╭─ Data provided

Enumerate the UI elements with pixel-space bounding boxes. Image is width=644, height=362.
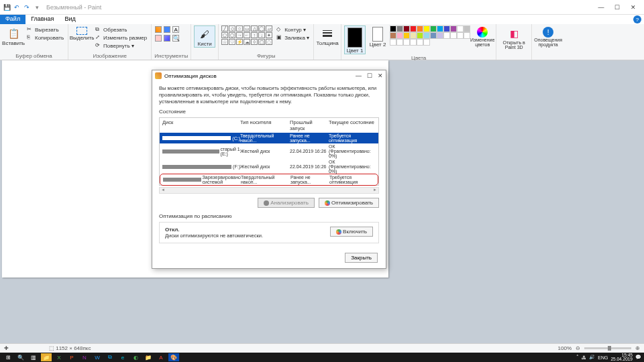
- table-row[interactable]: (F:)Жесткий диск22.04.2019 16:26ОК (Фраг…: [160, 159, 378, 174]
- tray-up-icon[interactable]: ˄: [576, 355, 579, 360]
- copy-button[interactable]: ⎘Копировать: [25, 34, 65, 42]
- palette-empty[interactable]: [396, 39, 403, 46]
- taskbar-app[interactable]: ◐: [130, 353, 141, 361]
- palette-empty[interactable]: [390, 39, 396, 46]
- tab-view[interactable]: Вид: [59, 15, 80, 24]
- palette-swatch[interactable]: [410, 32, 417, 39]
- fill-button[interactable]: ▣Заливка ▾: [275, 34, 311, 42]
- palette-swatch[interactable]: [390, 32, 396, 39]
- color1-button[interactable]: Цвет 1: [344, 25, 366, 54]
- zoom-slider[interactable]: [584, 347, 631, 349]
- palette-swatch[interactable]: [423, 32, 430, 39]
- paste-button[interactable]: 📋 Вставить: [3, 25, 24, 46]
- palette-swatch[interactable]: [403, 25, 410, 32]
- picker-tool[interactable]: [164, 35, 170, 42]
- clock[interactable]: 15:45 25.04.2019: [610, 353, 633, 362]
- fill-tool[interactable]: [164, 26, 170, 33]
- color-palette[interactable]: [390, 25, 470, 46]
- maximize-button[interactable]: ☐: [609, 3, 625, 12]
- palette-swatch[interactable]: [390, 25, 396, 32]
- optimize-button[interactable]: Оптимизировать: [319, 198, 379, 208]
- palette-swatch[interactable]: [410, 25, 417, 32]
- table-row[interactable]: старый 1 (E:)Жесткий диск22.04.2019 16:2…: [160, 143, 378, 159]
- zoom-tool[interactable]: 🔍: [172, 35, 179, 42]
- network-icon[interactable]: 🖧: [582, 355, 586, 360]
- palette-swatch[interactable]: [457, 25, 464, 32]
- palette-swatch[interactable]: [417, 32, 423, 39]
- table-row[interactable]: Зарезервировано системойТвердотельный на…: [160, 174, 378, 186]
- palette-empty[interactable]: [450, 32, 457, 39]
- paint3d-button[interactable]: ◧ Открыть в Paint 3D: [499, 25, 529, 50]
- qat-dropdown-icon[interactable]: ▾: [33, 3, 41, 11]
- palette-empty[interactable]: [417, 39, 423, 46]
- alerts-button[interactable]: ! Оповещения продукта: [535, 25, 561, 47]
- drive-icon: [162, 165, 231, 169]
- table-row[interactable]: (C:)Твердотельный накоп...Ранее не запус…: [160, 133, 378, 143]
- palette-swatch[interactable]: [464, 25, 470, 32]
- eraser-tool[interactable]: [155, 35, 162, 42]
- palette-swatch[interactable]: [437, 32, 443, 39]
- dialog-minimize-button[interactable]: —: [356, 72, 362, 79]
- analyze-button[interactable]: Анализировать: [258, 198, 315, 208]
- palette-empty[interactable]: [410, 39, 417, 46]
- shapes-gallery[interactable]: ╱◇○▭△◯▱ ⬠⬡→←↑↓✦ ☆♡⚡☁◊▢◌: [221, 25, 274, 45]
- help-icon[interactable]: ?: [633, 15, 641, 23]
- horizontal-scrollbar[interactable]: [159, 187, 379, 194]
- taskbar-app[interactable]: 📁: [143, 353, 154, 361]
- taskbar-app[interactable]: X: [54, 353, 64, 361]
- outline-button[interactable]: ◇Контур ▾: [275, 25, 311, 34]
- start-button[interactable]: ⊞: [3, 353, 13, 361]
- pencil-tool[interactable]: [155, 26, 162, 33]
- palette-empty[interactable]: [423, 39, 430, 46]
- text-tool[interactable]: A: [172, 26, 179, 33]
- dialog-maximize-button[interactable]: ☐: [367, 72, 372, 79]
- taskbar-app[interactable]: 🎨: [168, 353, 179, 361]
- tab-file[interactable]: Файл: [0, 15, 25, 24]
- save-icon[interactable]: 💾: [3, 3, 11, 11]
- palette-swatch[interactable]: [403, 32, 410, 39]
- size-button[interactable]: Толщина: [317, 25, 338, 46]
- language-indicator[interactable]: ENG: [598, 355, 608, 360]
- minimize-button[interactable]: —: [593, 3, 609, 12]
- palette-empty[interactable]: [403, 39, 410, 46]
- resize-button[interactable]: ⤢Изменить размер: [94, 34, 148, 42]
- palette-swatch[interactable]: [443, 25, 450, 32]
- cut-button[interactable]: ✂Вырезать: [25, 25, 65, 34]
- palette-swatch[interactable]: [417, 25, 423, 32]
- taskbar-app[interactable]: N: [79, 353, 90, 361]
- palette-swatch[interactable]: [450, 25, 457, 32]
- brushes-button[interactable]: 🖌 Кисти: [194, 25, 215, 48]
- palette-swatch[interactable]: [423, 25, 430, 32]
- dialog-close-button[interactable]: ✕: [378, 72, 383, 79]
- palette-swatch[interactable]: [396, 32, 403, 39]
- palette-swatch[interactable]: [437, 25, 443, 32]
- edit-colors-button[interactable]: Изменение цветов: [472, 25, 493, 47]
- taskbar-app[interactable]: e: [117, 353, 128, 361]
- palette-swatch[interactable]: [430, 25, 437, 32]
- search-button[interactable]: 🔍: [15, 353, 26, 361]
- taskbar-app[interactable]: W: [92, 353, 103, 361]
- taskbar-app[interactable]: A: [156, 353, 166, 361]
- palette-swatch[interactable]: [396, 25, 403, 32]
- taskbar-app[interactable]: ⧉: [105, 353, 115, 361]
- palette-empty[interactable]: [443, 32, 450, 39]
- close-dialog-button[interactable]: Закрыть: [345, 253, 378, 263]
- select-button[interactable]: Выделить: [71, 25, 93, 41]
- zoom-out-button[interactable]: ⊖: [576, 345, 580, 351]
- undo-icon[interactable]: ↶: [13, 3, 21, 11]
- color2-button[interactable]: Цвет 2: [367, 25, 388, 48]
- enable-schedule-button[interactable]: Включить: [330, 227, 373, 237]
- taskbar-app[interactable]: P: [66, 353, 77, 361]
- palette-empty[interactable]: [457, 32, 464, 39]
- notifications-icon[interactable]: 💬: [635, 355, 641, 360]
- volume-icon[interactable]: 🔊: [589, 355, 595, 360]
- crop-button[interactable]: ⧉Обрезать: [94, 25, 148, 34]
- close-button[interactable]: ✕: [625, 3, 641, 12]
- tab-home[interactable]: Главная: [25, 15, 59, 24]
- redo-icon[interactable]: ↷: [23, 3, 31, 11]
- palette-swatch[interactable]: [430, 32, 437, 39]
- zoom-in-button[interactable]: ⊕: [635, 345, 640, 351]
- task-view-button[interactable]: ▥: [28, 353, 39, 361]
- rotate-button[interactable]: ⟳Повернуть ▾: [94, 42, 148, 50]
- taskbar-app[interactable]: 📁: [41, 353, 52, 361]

╰─
╭─ Data provided

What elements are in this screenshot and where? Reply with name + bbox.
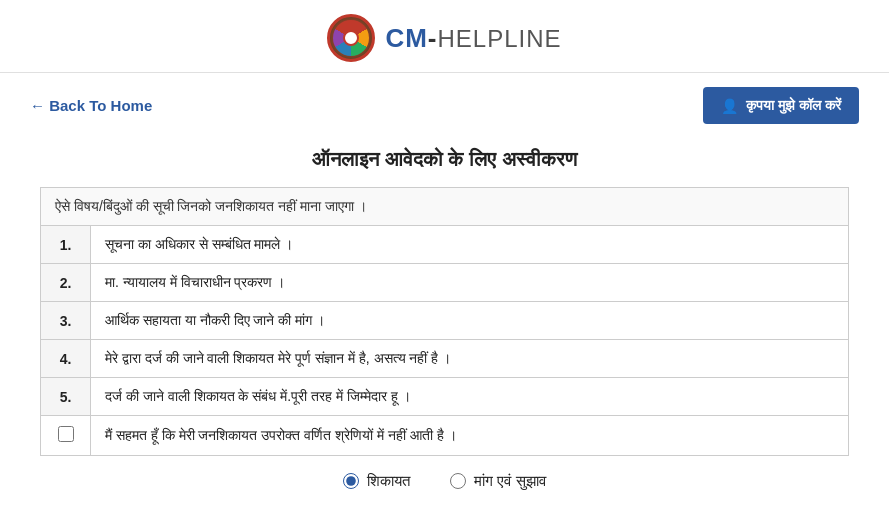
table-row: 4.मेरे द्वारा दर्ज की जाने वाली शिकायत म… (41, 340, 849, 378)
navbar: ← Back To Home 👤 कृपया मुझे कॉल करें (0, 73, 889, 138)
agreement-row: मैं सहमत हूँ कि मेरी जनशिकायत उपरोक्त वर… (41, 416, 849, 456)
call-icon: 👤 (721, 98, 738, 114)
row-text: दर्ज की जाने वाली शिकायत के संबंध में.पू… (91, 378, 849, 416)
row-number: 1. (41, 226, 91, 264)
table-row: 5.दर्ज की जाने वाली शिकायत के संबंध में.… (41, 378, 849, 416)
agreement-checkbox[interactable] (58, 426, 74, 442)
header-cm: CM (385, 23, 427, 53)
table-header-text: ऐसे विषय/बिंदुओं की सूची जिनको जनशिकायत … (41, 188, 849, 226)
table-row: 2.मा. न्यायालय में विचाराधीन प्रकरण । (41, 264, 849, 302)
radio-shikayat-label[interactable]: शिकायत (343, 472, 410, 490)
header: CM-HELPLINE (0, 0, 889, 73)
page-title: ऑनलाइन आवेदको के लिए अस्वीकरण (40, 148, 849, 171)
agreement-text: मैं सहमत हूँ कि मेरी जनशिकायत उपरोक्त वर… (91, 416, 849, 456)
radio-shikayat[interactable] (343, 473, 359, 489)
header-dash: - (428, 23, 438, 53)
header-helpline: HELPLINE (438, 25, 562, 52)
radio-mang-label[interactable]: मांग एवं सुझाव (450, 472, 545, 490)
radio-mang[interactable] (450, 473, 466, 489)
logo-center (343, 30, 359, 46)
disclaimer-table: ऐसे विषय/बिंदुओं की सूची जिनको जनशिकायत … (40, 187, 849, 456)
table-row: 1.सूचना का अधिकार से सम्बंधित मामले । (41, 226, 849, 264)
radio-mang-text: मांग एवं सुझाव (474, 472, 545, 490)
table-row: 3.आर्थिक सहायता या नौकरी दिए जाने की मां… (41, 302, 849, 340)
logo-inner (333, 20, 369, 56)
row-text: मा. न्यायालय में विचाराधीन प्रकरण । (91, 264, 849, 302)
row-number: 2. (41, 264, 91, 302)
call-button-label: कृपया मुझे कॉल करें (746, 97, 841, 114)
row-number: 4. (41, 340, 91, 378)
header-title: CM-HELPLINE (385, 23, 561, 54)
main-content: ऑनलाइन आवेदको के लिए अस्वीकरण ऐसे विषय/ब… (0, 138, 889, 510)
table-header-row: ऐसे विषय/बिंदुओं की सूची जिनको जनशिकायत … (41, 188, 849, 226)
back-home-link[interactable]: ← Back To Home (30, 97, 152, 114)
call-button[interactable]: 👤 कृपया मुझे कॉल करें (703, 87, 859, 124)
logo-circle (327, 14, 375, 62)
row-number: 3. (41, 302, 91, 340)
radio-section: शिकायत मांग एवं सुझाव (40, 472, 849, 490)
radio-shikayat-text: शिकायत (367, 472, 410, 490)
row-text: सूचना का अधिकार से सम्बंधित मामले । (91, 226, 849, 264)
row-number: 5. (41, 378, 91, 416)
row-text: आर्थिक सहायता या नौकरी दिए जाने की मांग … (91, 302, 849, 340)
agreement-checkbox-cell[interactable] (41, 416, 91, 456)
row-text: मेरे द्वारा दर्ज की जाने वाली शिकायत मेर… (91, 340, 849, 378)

╰─
╭─ Data provided

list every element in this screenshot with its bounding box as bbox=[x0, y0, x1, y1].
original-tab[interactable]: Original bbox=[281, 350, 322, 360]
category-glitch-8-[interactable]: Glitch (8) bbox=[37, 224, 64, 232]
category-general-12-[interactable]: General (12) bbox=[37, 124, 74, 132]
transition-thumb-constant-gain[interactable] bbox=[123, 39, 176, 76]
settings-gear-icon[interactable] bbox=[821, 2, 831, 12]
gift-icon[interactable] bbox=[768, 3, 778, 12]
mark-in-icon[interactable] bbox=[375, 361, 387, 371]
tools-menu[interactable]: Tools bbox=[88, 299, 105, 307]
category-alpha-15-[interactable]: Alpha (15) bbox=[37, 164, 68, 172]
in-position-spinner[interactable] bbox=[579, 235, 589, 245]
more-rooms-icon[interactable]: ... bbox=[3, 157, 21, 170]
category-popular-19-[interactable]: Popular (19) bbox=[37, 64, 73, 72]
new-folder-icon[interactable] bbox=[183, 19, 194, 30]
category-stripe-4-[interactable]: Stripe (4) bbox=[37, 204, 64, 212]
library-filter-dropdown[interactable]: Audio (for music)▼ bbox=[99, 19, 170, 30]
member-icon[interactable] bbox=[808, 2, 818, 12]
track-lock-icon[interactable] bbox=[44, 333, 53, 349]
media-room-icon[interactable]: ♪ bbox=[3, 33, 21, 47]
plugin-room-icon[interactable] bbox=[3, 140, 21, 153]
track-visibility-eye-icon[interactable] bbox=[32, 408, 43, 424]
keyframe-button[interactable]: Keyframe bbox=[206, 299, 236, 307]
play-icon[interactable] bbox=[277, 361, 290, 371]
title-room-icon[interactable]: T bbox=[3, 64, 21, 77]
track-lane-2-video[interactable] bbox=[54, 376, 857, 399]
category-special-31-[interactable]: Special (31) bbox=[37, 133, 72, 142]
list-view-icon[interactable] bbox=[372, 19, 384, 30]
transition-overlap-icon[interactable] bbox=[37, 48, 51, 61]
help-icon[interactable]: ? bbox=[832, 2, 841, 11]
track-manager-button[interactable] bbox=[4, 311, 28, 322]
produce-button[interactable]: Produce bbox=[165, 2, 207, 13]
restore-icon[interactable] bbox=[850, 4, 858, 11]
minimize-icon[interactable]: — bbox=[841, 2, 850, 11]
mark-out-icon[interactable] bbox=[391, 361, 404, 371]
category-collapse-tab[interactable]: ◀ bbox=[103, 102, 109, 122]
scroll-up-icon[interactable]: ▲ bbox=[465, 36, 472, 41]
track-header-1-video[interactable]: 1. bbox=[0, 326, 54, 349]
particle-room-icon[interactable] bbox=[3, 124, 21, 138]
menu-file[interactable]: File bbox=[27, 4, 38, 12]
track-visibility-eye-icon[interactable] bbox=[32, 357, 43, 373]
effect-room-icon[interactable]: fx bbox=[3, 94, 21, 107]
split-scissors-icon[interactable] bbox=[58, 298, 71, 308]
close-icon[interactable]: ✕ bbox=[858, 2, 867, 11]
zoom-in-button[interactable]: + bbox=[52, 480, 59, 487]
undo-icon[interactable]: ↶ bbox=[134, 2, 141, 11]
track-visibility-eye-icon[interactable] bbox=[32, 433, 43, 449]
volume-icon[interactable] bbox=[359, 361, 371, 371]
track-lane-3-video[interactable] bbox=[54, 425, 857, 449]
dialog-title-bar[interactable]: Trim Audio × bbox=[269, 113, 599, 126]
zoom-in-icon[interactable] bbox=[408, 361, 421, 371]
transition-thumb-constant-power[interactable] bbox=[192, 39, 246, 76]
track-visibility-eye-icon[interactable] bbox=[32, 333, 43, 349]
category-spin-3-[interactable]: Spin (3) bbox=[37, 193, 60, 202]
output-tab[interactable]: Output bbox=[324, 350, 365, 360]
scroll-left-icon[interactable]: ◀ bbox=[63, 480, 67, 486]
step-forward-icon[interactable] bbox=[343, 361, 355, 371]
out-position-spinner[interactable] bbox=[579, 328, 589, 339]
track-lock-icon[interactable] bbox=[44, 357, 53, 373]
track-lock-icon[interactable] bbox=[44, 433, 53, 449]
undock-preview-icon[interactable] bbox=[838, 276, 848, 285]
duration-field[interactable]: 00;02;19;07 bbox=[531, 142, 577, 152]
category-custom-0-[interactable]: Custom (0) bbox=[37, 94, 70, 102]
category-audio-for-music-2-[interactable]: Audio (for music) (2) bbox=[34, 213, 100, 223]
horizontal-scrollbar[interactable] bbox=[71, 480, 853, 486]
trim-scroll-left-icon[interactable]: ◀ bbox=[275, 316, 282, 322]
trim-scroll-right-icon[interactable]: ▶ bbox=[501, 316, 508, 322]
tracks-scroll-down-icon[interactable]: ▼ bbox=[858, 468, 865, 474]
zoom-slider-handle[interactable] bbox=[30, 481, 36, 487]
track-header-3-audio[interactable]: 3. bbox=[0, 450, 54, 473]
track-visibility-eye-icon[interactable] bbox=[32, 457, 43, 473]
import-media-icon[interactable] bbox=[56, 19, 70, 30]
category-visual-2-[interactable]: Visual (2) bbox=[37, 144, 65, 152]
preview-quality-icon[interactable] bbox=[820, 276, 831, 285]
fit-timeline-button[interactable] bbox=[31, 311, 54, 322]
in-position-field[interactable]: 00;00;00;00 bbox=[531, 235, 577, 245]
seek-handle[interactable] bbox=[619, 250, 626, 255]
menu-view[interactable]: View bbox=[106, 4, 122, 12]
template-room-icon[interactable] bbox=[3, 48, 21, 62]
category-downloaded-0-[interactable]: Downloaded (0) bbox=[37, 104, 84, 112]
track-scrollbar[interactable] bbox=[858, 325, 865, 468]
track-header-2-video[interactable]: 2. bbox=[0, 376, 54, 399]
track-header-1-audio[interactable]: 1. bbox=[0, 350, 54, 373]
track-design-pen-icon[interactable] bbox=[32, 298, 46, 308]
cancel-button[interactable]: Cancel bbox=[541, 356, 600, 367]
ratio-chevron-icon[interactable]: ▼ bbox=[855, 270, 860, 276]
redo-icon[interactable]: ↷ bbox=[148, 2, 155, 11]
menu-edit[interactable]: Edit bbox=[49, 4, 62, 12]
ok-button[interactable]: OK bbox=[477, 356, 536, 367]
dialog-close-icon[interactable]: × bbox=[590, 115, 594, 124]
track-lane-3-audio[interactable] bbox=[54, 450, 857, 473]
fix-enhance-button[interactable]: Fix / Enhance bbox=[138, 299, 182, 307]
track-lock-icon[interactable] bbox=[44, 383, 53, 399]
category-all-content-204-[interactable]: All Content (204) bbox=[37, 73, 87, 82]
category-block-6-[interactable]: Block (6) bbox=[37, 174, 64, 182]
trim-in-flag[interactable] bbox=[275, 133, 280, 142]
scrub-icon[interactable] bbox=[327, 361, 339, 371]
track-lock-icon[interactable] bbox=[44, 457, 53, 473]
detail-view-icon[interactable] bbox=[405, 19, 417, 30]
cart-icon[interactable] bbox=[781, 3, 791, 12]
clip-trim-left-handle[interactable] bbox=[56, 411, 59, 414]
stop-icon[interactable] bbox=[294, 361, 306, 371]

╰─

- Task
Look through the entries above, and wherever a line holds the word "Жесткий", copy it.

- The answer
- table-row[interactable]: (F:)Жесткий диск22.04.2019 16:26ОК (Фраг…: [160, 159, 378, 174]
- table-row[interactable]: старый 1 (E:)Жесткий диск22.04.2019 16:2…: [160, 143, 378, 159]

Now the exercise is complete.